2007). The Department claims that the DMVH erroneously rescinded the driver’s
license suspension of Respondent Dwight Walker (Respondent). The Administrative Law Court (ALC or Court) has jurisdiction to hear this matter pursuant to S.C.
Code Ann. § 1-23-660 (Supp. 2007). Upon review of this matter, the DMVH’s Final
Order and Decision is affirmed.
BACKGROUND
On
December 13, 2006, Appellant Department of Motor Vehicles sent Respondent Walker
an official notice of suspension informing him that due to three separate
convictions for driving under suspension, he was declared a habitual offender
under S.C. code Ann 56-1-1020-130 and that as a result his driving privileges
would be suspended from January 12, 2007 until January 12, 2012. The offenses
were listed on the suspension notices as follows:
Violation
Date |
Conviction
Date |
Ticket # |
Violation
Description |
10-13-2006 |
11-28-2006 |
10417DR |
Driving Under
Suspension |
1-12-2006 |
1-31-2006 |
13723DN |
Driving Under
Suspension |
10-1-2006 |
11-2-2006 |
53610DE |
Driving Under
Suspension |
Pursuant
to Section 56-1-1090, Respondent Walker appealed this determination on January
10, 2007 and a hearing was set for February 12, 2007 before Hearing Officer
Tracey Holland. After the hearing was held on February 21, 2007, the
Department forwarded to the DMVH a set of documents for inclusion into the Record
on Appeal, including the three Driving Under Suspension tickets, the Notice of
Hearing, the Suspension Letter and a copy of Respondent’ Walker’s certified driving
record.
The
hearing was held on February 12, 2007 as scheduled at the Clemson City
Municipal Court. At the hearing, Respondent Walker represented himself. The Department
failed to appear and thus provided no evidence to the Hearing Officer
supporting its position. Accordingly, Hearing Officer Holland stated at the
hearing that: “the burden of proof is solely upon them (the Respondent), and
they have not, as of this date, submitted any documentation to prove their case
in declaring the Respondent, Mr. Walker, a habitual offender“ Therefore, she granted
an Order of Dismissal on March 13, 2008, pursuant to ALC Rule 23, in which she rescinded Respondent’s suspension.

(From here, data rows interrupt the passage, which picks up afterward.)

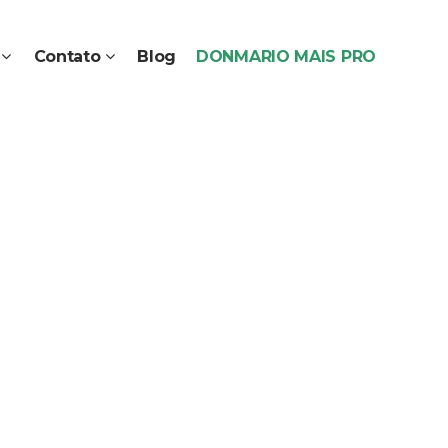
Contato
Blog
DONMARIO MAIS PRO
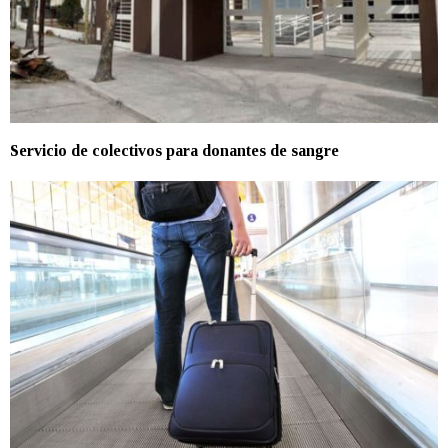
Servicio de colectivos para donantes de sangre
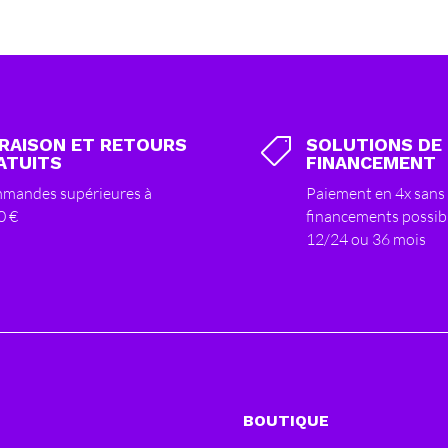
VRAISON ET RETOURS
SOLUTIONS DE

ATUITS
FINANCEMENT
mandes supérieures à
Paiement en 4x sans 
0 €
financements possib
12/24 ou 36 mois
BOUTIQUE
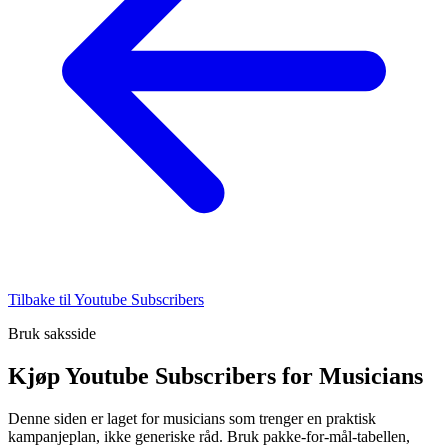
Tilbake til Youtube Subscribers
Bruk saksside
Kjøp Youtube Subscribers for Musicians
Denne siden er laget for musicians som trenger en praktisk
kampanjeplan, ikke generiske råd. Bruk pakke-for-mål-tabellen,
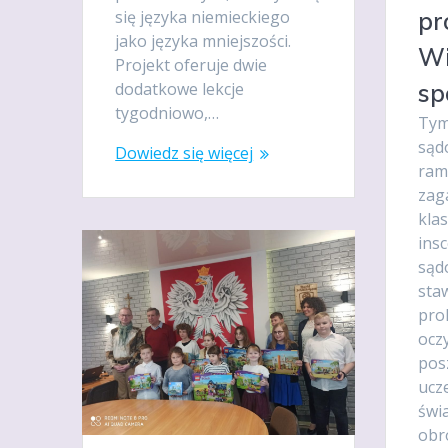
pr
się języka niemieckiego
jako języka mniejszości.
Wi
Projekt oferuje dwie
sp
dodatkowe lekcje
tygodniowo,…
Tym
sąd
Dowiedz się więcej
rama
zag
kla
ins
sąd
staw
pro
ocz
pos
ucze
świ
obr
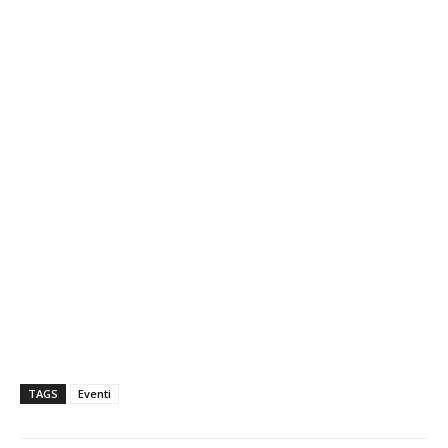
TAGS
Eventi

The Department now appeals the DMVH’s Order of Dismissal.
ISSUES
ON APPEAL
1. Did
the hearing officer err when she held a contested case hearing with less than Thirty
(30) Days Notice to the parties?
2. Did
the hearing officer err when she held that the Department failed to carry its
burden of proof even though she received the Suspension Notice stating the
offenses constituting Habitual Offender status?
3. Did
the hearing officer err when she held that the Department failed to carry its
burden of proof when the DMVH has electronic access to the Respondent’s driving
record which proved the offenses constituting habitual
offender status?
STANDARD OF REVIEW
The
DMVH is authorized by law to determine contested cases arising from the
Department. See S.C. Code Ann. § 1-23-660 (Supp. 2007). Therefore, the
DMVH is an “agency” under the Administrative Procedures Act (APA). See S.C. Code Ann. § 1-23-310(2) (2005). As such, the APA’s standard of review
governs appeals from decisions of the DMVH. See S.C. Code Ann. §
1-23-380 (Supp. 2007); see also Byerly Hosp. v. S.C. State Health & Human Servs. Fin. Comm’n, 319 S.C. 225, 229, 460 S.E.2d 383,
385 (1995). The standard used by appellate bodies, including the ALC, to
review agency decisions is provided by S.C. Code Ann. §1-23-380(A)(5) (Supp.
2007).
That section provides:
The court may not substitute its judgment
for the judgment of the agency as to the weight of the evidence on questions of
fact. The court may affirm the decision of the agency or remand the case for
further proceedings. The court may reverse or modify the decision [of the
agency] if substantial rights of the appellant have been prejudiced because the
administrative findings, inferences, conclusions, or decisions are:
(a) in
violation of constitutional or statutory provisions;
(b) in
excess of the statutory authority of the agency;
(c) made
upon unlawful procedure;
(d) affected
by other error of law;
(e) clearly
erroneous in view of the reliable, probative, and substantial evidence on the
whole record; or
(f) arbitrary
or capricious or characterized by abuse of discretion or clearly unwarranted
exercise of discretion.
S.C. Code Ann. §
1-23-380(A)(5) (Supp. 2007).
A
decision is supported by “substantial evidence” when the record as a whole
allows reasonable minds to reach the same conclusion reached by the agency. Bilton
v. Best Western Royal Motor Lodge, 282 S.C. 634, 641, 321 S.E.2d 63, 68
(Ct. App. 1984). A decision will not be set aside simply because reasonable
minds may differ on the judgment. Lark v. Bi-Lo, Inc., 276 S.C. 130,
136, 276 S.E.2d 304, 307 (1981). The fact that the record, when considered as
a whole, presents the possibility of drawing two inconsistent conclusions from
the evidence does not prevent the agency’s findings from being supported by
substantial evidence. Waters v. S.C. Land Resources Conservation Comm’n,
321 S.C. 219, 226, 467 S.E.2d 913, 917 (1996).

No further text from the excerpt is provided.